I wasn’t distracted because the book was boring — I was distracted because my mind was racing around thinking of ways to apply the ideas I was reading to my companies and my own blog. I was distracted because the book was working.

By now, many of the ideas in the book have been circulated, discussed, rehashed and remodeled in cyberspace, as Jarvis intended, and in support of the book’s thesis (you can see some of that discussion at his always-interesting blog). Therefore, I won’t spend too much time summarizing.

The first half of the book outlines the major tenets of a “Googly” company — giving control to (and trusting) your customers, being transparent, making mistakes in the right way, simplifying, etc. The second half of the book shows the results of brainstorming sessions, suggesting ideas for how those tenets could be applied in different industries and institutions — journalism, book publishing, airlines, restaurants, universities, governments.

Jarvis might put a little too much faith into how successful some of those second-half suggestions might be. The mass market isn’t quite dead yet. And some of his suggestions seem like stretches. For example, not seems to me that very few people want to (or have time to) custom-order soft drinks and discuss them with other soft-drink fans. However, to pick at his specific suggestions (in this post, at least) would be to miss the point of that part of the book — there are no wrong ideas in brainstorming. The details can be hashed out later, and some ideas will be discarded or tweaked. But this isn’t really a “how to change your industry” book. It’s a “how to change your thinking” book.
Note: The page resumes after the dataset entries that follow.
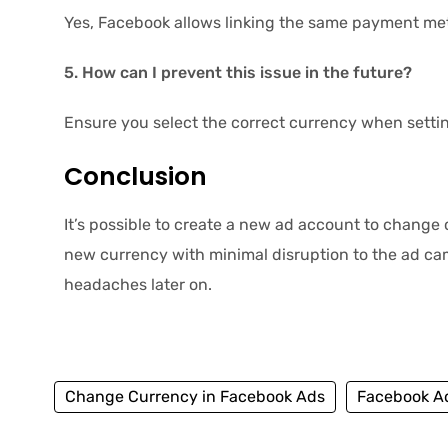
Yes, Facebook allows linking the same payment met
5. How can I prevent this issue in the future?
Ensure you select the correct currency when setti
Conclusion
It’s possible to create a new ad account to change
new currency with minimal disruption to the ad c
headaches later on.
Change Currency in Facebook Ads
Facebook Ad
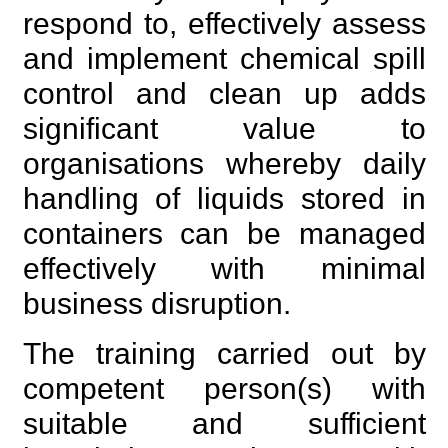
respond to, effectively assess
and implement chemical spill
control and clean up adds
significant value to
organisations whereby daily
handling of liquids stored in
containers can be managed
effectively with minimal
business disruption.
The training carried out by
competent person(s) with
suitable and sufficient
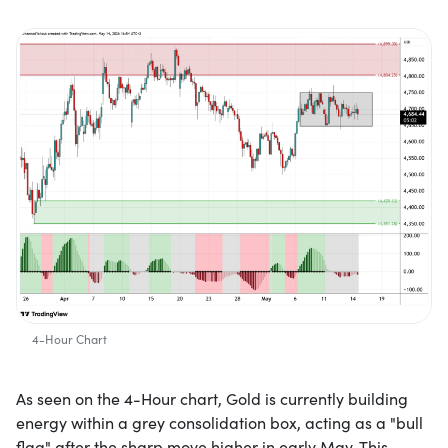
4-Hour Chart
As seen on the 4-Hour chart, Gold is currently building
energy within a grey consolidation box, acting as a "bull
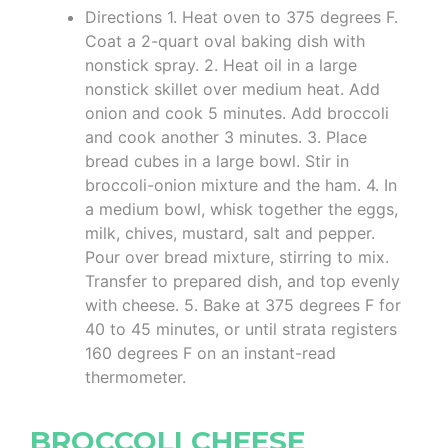
Directions 1. Heat oven to 375 degrees F.
Coat a 2-quart oval baking dish with
nonstick spray. 2. Heat oil in a large
nonstick skillet over medium heat. Add
onion and cook 5 minutes. Add broccoli
and cook another 3 minutes. 3. Place
bread cubes in a large bowl. Stir in
broccoli-onion mixture and the ham. 4. In
a medium bowl, whisk together the eggs,
milk, chives, mustard, salt and pepper.
Pour over bread mixture, stirring to mix.
Transfer to prepared dish, and top evenly
with cheese. 5. Bake at 375 degrees F for
40 to 45 minutes, or until strata registers
160 degrees F on an instant-read
thermometer.
BROCCOLI CHEESE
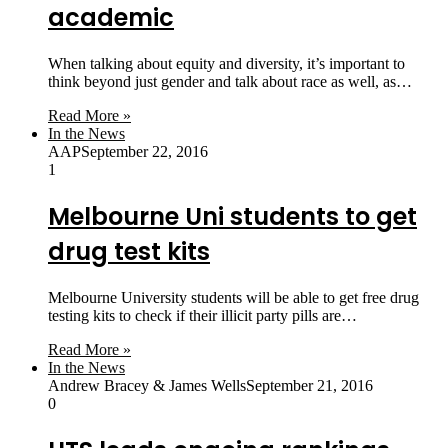
academic
When talking about equity and diversity, it’s important to
think beyond just gender and talk about race as well, as…
Read More »
In the News
AAP
September 22, 2016
1
Melbourne Uni students to get
drug test kits
Melbourne University students will be able to get free drug
testing kits to check if their illicit party pills are…
Read More »
In the News
Andrew Bracey & James Wells
September 21, 2016
0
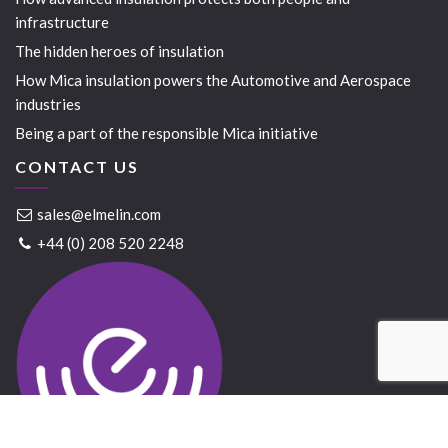
infrastructure
The hidden heroes of insulation
How Mica insulation powers the Automotive and Aerospace
industries
Being a part of the responsible Mica initiative
CONTACT US
sales@elmelin.com
+44 (0) 208 520 2248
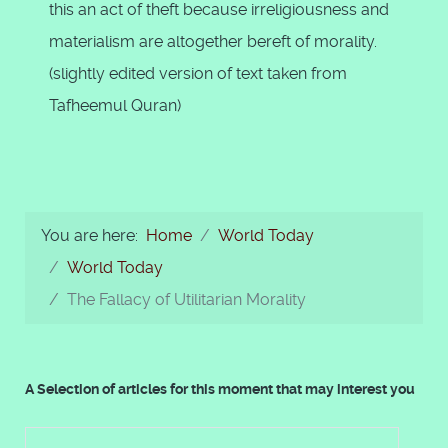
this an act of theft because irreligiousness and
materialism are altogether bereft of morality.
(slightly edited version of text taken from
Tafheemul Quran)
You are here:
Home
World Today
World Today
The Fallacy of Utilitarian Morality
A Selection of articles for this moment that may interest you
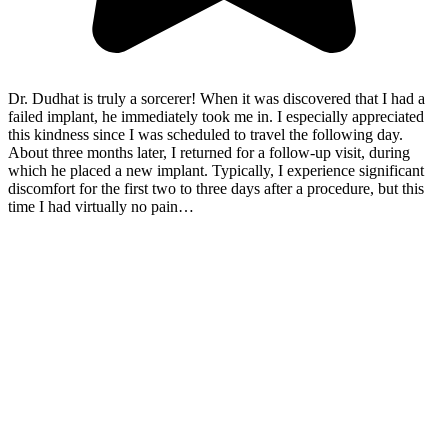
Dr. Dudhat is truly a sorcerer! When it was discovered that I had a
failed implant, he immediately took me in. I especially appreciated
this kindness since I was scheduled to travel the following day.
About three months later, I returned for a follow-up visit, during
which he placed a new implant. Typically, I experience significant
discomfort for the first two to three days after a procedure, but this
time I had virtually no pain…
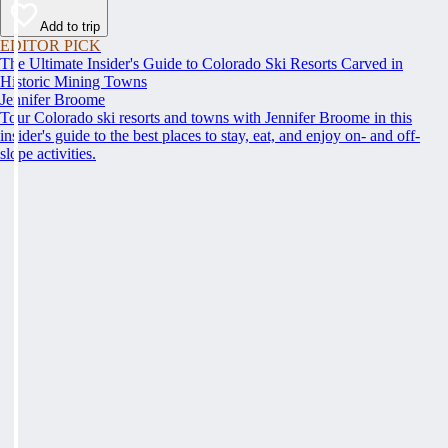
Add to trip
EDITOR PICK
The Ultimate Insider's Guide to Colorado Ski Resorts Carved in
Historic Mining Towns
Jennifer Broome
Tour Colorado ski resorts and towns with Jennifer Broome in this
insider's guide to the best places to stay, eat, and enjoy on- and off-
slope activities.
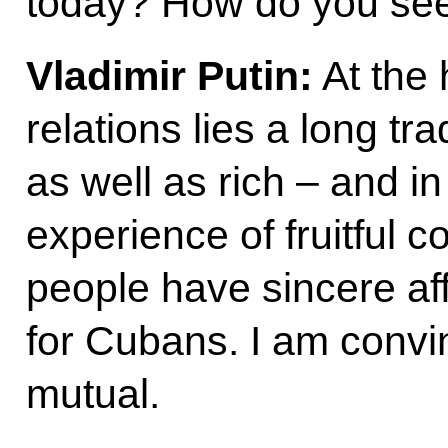
today? How do you see 
Vladimir Putin:
At the
relations lies a long tra
as well as rich – and 
experience of fruitful 
people have sincere aff
for Cubans. I am convin
mutual.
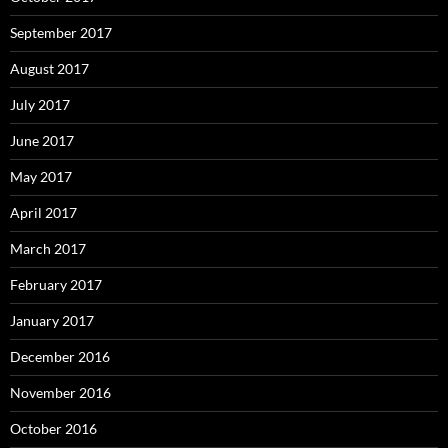
September 2017
August 2017
July 2017
June 2017
May 2017
April 2017
March 2017
February 2017
January 2017
December 2016
November 2016
October 2016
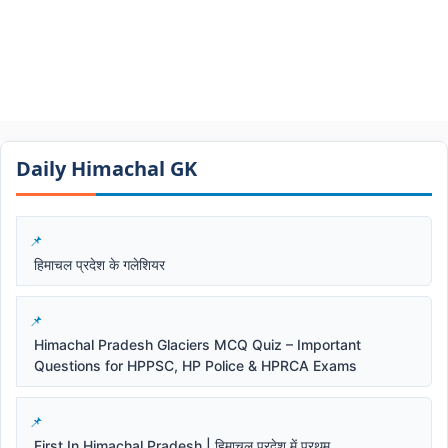
Daily Himachal GK​​
हिमाचल प्रदेश के गलेशियर
Himachal Pradesh Glaciers MCQ Quiz – Important
Questions for HPPSC, HP Police & HPRCA Exams
First In Himachal Pradesh | हिमाचल प्रदेश में प्रथम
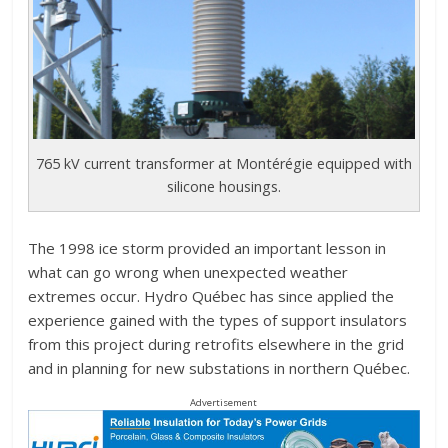
765 kV current transformer at Montérégie equipped with
silicone housings.
The 1998 ice storm provided an important lesson in
what can go wrong when unexpected weather
extremes occur. Hydro Québec has since applied the
experience gained with the types of support insulators
from this project during retrofits elsewhere in the grid
and in planning for new substations in northern Québec.
Advertisement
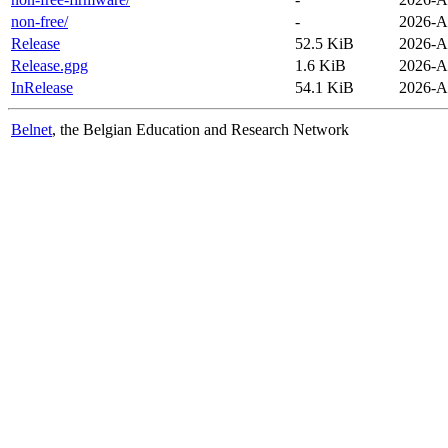
non-free/
-
2026-A
Release
52.5 KiB
2026-A
Release.gpg
1.6 KiB
2026-A
InRelease
54.1 KiB
2026-A
Belnet
, the Belgian Education and Research Network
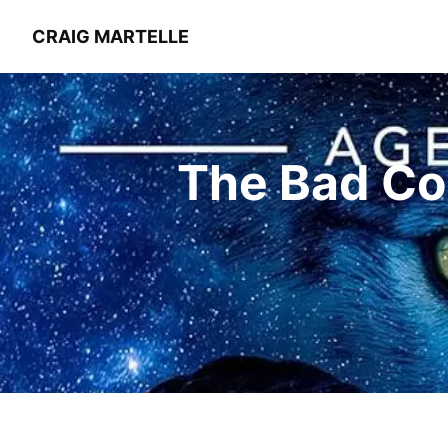
CRAIG MARTELLE
The Bad Co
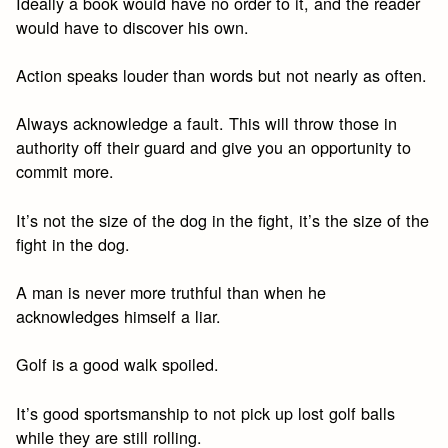
Ideally a book would have no order to it, and the reader
would have to discover his own.
Action speaks louder than words but not nearly as often.
Always acknowledge a fault. This will throw those in
authority off their guard and give you an opportunity to
commit more.
It’s not the size of the dog in the fight, it’s the size of the
fight in the dog.
A man is never more truthful than when he
acknowledges himself a liar.
Golf is a good walk spoiled.
It’s good sportsmanship to not pick up lost golf balls
while they are still rolling.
My biggest worry is that Jarvis often seems to misinterpret basic economic concepts. An increased supply of information and decreased barriers to entry do not change the economic definition of “scarcity” — resources, even ones not dragged down by “atoms,” will always be limited in some way. What Jarvis calls “scarcity” actually isn’t. Moving from a near-monopolistic model (e.g. newspaper classifieds) to a competitive one (e.g. Internet classifieds, Craigslist) does not “challenge” the law of supply and demand – in fact, it puts it into practice. Most people won’t be bothered by these little things. They don’t change the value of Jarvis’ core principles or even the validity of his conclusions. It worries me, though, that people are repeating things like “post-scarcity economy” — to me, it demonstrates a lack of understanding.

But if that — basically the content of a few short pages — is my biggest complaint, you had better believe that I would recommend that you read this book. There are some exciting ideas in here. More importantly, there are exciting ways at arriving at new ideas.

And rest assured, Google would never advocate wearing an ugly bracelet emblazoned with an acronym.

4 Comments leave one →
  1. July 20, 2009 4:13 pm

    Thanks for the kind words.

    Yes, I’ve had biz school people point a finger at me and say, “I won’t have you rewriting the law of supply and demand!” I don’t think I am. Maybe I could express it better. But I think the best illustration of the mindset of abundance over scarcity, in Google terms, is that when they created search advertising, they could have charged what the market would bear for a scarcity of space (that is, the number of people in a day who search on “camcorder). But they didn’t. They charged on performance – clicks – and thus were motivated to start AdSense – to create an abundance of possible advertising around camcorders, finding the most targeted and most relevant to get the most clicks for the advertisers. In media still, we are selling scarcity – only so many banners, eyeballs, minutes, visits. Abundance is their enemy because it lowers prices. For Google, abundance is its friend because it creates relevance. That’s what I mean by a post-scarcity economy: getting past the idea that the only way to make money is to control a scarce asset. Online, where there’s never a shortage of knowledge (and pages and bits….), that’s a losing proposition.

  2. Natalie DeBruin permalink*
    July 20, 2009 7:32 pm

    Yes, I think we’re just discussing semantics. I might be a little too attached to my economics terms …

    Thanks so much for your comment!

  3. rp johnson permalink
    July 27, 2009 9:47 pm

    OK, I give up. What does “WWJO” stand for? And, aren’t acronyms also supposed to be pronounceable? How do you pronounce “WWJO”?